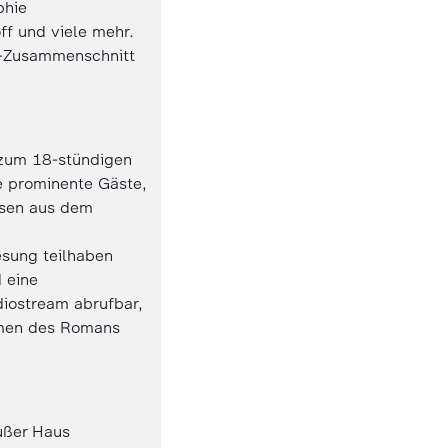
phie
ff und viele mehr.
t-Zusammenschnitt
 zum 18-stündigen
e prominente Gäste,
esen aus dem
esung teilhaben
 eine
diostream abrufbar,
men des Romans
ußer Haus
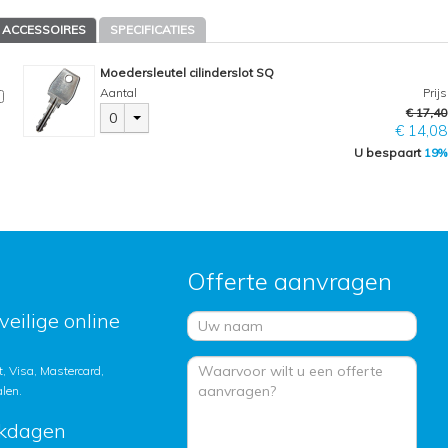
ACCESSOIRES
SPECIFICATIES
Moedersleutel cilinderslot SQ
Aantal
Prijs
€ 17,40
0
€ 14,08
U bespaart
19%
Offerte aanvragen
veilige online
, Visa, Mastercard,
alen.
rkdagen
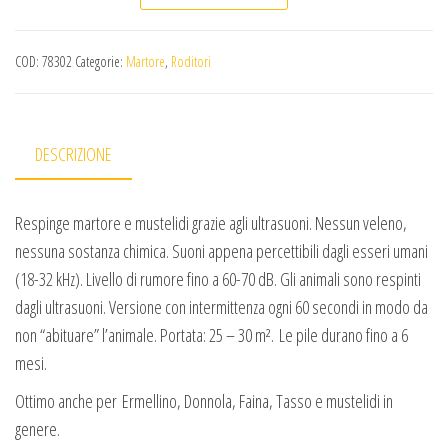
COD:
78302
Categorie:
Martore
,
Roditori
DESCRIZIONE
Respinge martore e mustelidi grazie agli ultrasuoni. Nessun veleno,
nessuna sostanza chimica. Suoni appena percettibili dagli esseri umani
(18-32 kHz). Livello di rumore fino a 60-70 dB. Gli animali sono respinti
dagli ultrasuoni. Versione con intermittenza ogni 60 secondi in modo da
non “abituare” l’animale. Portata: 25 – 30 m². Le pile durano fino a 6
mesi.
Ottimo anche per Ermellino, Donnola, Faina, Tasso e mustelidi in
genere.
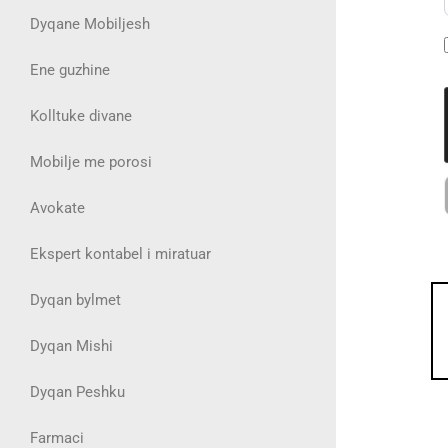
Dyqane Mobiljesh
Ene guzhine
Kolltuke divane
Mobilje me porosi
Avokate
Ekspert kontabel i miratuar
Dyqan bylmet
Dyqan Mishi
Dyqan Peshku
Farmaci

● Task details
The line containing "nessuna sostanza chimica." marks the end: copy exactly every line from the start of the records up to and including it, leaving out the pictures.

● Solution to the problem
phie
ff und viele mehr.
t-Zusammenschnitt
 zum 18-stündigen
e prominente Gäste,
esen aus dem
esung teilhaben
 eine
diostream abrufbar,
men des Romans
ußer Haus
ACCESSOIRES
SPECIFICATIES
Moedersleutel cilinderslot SQ
Aantal
Prijs
€ 17,40
0
€ 14,08
U bespaart
19%
Offerte aanvragen
veilige online
, Visa, Mastercard,
alen.
rkdagen
COD:
78302
Categorie:
Martore
,
Roditori
DESCRIZIONE
Respinge martore e mustelidi grazie agli ultrasuoni. Nessun veleno,
nessuna sostanza chimica. Suoni appena percettibili dagli esseri umani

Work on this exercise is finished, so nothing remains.